Html Agility Pack cannot find element using xpath but it is working fine with WebDriver

1.5k views Asked by At

I have already seen these questions 1 and 2 but not working for me.

I am creating the Xpath for objects which is working fine from WebDriver but when Trying to select node using HtmlAgilityPack it's not working in some cases.

I am using latest HtmlAgilityPack 1.4.9

For example, Here is a page.

enter image description here

The xpath for the object highlighted in Red is

//section[@id='main-content']/div2/div/div/div/div/div/p1/a

Similarly another object as shown in picture

enter image description here

It's xpath is

//section[@id='main-content']/div2/div/div/div/div/div/ul/li2/a

Both these Xpath are working absolutely fine from WebDriver but unable to find any object from HtmlAgility pack.

For the first one I tried

HtmlAgilityPack.HtmlNode.ElementsFlags.Remove("p")

It started to work but why it is required? Also there is no luck for the second one.

Is there any list of specific tags which are needed to be removed from ElementFlags? If there is any then what would be its impact?

My requirement is to fetch objects using Xpath from HtmlAgility pack just like WebDriver works.

Any help will be greatly appreciated.

EDIT 1:

The XPATH we are getting from HAP are also long ones like div/div/div/div/div/a Here's the VB.Net code for the example given by Sir Simon

Dim selectedNode As HtmlAgilityPack.HtmlNode = htmlAgilityDoc.DocumentNode.SelectSingleNode("//section[@id='main-content']//div[@class='pane-content']//a")

Dim xpathValue As String = selectedNode.XPath

Then the xpathValue we get from HAP is

/html1/body1/section1/div2/div1/div1/div1/div1/div1/a1

1

There are 1 answers

5
Simon Mourier On BEST ANSWER

WebDriver will always rely on the target browser when working with XPATH. Technically, it's just a fancy bridge to the browser (whether the browser is Firefox or Chrome - IE up to 11 does not support XPATH)

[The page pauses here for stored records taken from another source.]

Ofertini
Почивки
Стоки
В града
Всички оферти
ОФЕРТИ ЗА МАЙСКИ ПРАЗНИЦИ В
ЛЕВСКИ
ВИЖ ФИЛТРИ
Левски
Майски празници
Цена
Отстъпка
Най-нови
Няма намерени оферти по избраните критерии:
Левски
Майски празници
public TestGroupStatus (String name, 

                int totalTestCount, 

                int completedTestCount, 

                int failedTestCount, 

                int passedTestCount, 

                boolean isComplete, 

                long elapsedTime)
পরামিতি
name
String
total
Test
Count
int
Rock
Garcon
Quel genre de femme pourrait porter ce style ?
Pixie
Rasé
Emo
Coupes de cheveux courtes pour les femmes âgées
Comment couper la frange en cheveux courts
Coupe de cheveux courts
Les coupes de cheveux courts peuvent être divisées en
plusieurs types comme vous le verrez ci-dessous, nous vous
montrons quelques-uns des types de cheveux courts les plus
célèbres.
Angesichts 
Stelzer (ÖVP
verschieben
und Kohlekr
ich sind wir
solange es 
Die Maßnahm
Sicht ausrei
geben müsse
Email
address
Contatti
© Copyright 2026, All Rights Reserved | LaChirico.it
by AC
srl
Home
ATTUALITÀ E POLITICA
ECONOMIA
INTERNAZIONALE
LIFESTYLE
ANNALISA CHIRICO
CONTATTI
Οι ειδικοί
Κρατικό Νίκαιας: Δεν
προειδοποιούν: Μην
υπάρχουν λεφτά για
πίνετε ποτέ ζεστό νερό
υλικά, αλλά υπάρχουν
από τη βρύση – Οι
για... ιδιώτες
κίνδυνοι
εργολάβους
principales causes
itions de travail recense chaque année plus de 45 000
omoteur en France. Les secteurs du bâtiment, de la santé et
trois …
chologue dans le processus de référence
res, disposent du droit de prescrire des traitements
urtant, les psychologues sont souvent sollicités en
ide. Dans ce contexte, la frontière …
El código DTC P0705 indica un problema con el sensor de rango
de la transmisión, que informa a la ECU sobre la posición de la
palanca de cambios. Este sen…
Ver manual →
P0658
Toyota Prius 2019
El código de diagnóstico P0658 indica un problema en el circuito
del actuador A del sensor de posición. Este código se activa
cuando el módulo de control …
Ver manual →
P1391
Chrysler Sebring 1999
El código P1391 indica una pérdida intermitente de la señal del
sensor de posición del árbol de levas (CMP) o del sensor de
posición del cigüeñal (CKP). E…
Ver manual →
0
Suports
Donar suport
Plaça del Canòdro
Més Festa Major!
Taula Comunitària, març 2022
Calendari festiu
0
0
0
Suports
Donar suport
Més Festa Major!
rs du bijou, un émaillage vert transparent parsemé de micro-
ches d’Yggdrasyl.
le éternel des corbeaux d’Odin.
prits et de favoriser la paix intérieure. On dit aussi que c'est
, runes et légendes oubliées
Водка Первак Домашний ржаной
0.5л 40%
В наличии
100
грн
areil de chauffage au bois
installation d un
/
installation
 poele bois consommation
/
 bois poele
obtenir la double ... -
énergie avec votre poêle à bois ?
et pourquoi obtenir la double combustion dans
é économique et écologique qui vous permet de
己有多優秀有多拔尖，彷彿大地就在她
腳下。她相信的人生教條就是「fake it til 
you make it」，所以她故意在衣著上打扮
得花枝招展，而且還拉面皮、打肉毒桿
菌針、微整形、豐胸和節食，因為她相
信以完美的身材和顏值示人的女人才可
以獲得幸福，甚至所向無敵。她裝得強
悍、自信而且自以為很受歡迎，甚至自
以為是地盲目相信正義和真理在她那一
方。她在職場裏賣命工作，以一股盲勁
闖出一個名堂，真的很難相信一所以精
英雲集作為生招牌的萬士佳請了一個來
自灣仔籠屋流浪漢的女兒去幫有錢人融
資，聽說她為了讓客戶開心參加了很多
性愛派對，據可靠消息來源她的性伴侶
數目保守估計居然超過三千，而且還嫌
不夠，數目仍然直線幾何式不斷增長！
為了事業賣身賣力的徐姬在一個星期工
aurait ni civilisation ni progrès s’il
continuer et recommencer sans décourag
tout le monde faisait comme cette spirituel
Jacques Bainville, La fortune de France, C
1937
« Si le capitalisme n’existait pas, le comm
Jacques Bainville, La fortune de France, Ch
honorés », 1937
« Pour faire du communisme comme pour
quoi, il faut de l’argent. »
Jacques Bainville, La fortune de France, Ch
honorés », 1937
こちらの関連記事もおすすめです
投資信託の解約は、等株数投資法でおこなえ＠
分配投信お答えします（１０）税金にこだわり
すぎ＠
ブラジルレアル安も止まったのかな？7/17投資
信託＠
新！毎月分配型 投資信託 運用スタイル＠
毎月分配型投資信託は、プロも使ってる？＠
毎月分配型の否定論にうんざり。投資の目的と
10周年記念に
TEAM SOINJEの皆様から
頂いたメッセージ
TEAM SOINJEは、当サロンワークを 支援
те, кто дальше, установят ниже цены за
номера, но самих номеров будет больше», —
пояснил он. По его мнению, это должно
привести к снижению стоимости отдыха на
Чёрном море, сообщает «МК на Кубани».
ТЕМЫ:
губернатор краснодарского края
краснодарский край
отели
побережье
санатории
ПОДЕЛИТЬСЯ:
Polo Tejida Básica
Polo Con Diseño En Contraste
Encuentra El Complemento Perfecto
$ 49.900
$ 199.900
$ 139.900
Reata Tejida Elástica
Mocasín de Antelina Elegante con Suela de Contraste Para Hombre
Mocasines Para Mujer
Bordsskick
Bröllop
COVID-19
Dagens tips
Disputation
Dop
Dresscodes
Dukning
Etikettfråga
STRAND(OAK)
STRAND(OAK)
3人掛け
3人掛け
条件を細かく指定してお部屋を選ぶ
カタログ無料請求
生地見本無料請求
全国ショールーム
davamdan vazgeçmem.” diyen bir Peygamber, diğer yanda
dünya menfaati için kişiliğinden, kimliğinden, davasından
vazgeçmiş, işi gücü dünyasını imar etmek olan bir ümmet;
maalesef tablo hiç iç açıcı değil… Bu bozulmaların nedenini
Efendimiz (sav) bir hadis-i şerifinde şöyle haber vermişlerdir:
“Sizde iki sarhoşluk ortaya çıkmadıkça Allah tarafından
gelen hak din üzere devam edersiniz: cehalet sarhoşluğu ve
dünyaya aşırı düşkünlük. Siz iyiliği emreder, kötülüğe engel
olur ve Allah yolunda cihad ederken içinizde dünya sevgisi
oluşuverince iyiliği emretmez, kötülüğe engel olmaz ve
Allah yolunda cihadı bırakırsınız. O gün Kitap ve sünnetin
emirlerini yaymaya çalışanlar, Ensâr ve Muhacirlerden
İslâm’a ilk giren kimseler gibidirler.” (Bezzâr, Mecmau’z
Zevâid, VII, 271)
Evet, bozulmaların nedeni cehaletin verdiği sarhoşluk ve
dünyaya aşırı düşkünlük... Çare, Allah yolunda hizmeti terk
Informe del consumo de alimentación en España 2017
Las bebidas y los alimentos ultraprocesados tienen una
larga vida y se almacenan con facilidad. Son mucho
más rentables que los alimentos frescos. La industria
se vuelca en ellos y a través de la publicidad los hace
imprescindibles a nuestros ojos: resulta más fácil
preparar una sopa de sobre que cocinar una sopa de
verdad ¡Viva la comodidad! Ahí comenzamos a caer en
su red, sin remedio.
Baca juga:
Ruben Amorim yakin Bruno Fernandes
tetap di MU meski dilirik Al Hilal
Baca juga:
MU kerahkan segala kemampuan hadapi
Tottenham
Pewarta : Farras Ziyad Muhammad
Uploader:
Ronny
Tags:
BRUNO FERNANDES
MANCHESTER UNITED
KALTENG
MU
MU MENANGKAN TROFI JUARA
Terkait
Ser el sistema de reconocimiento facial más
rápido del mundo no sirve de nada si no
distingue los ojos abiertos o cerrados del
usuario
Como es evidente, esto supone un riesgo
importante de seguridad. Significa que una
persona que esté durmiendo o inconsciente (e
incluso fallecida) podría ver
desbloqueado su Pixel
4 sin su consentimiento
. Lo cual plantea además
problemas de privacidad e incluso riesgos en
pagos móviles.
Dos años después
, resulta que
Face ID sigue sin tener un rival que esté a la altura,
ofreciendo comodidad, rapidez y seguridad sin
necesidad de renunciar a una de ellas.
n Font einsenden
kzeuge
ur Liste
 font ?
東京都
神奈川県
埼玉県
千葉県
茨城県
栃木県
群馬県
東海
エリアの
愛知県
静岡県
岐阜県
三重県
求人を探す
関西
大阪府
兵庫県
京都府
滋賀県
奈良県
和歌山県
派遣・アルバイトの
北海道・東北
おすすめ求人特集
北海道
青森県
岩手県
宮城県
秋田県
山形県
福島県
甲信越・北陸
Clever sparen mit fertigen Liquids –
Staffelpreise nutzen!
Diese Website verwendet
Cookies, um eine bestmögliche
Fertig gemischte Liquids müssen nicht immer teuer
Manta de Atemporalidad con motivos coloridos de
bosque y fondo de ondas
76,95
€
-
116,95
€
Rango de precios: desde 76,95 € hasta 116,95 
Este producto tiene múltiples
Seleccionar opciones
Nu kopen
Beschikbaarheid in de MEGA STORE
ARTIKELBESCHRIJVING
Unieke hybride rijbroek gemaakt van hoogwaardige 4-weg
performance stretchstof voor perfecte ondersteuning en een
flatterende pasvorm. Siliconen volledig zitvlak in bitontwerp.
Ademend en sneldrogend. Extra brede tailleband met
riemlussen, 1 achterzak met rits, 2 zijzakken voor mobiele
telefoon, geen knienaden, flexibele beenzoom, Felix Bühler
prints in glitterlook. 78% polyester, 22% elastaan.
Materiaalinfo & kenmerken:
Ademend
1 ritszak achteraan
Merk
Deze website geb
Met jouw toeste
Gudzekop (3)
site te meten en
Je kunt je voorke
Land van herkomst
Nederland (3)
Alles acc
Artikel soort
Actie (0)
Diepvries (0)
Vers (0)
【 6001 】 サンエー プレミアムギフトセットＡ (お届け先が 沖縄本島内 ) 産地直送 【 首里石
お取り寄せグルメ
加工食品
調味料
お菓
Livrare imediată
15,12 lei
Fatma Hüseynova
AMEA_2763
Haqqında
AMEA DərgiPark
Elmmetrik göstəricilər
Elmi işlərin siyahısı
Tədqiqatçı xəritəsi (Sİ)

Unfortunately the DOM (elements and attributes structure) that reside in browser memory is not the same as the DOM that you probably provided to the Html Agility Pack. It could be the same if you loaded the HAP with the content of the DOM from the browser memory (an equivalent to document.OuterHtml for example). In general this is not the case because developers use HAP to scrap sites without a browser, so they feed it from a network stream (from an HTTP GET request) or a raw file.

This problem is easy to demonstrate. For example, if you create a file that contains only this:

<table><tr><td>hello world</td></tr></table>

(no html, no body tag, this is in fact an invalid html file)

With HAP you can load it like this:

HtmlDocument doc = new HtmlDocument();
doc.Load(myFile);

And the structure HAP will come up with is simply this:

+table
 +tr
  +td
   'hello world'

The HAP is not a browser, it's a parser and it doesn't really know HTML specifications, it just knows how to parse a bunch of tags and build a DOM with it. It doesn't know for example a document should start with HTML, and should contain a BODY, or that a TABLE element always has a TBODY child when inferred by a browser.

In a Chrome browser though, it you open this file, inspect it and ask the XPATH for the TD element, it will report this:

/html/body/table/tbody/tr/td

Because Chrome has just made this up by itself... As you see the two systems don't match.

Note if you have id attributes available in the source HTML, the story is better, for example, with the following HTML:

<table><tr><td id='hw'>hello world</td></tr></table>

Chrome will report the following XPATH (it will try to use id attributes as much as possible):

//*[@id="hw"]

Wich can be used in HAP as well. But, this does not work all the time though. For example, with the following HTML

<table id='hw'><tr><td>hello world</td></tr></table>

Chrome will now produce this XPATH to the TD:

//*[@id="mytable"]/tbody/tr/td

as you see this is not usable in HAP again because of that inferred TBODY.

So, in the end, you can't just blindly use browsers-generated XPATH in other contexts than in those browsers. In other contexts, you will have to find other discriminants.

Actually, I personnally think it's somehow a good thing because it will make your XPATH more resistant to changes. But you'll have to think :-)

Now let's get back to your case :)

The following C# sample console case should work fine:

  static void Main(string[] args)
  {
      var web = new HtmlWeb();
      var doc = web.Load("http://www2.epa.gov/languages/traditional-chinese");
      var node = doc.DocumentNode.SelectSingleNode("//section[@id='main-content']//div[@class='pane-content']//a");
      Console.WriteLine(node.OuterHtml); // displays <a href="http://www.oehha.ca.gov/fish/pdf/59329_CHINESE.pdf">...etc...</a>"
  }

If you look at the structure of the stream or file (or even what the browser displays, but take care, avoid TBODYs...), the easiest is to

  • find an id (just like browser do) and/or
  • find unique child or grand child elements or attributes below this, recursively or not
  • avoid too precise XPATHs. Things like p/p/p/div/a/div/whatever are bad

So, here, after the main-content id attribute, we just look (recursively with //) for a DIV that has a special class and we look (again recursively) for the first child A available.

This XPATH should work in webdriver and in HAP.

Note this XPATH also works: //div[@class='pane-content']//a but it looks a bit loose to me. Setting the foot on id attributes is often a good idea.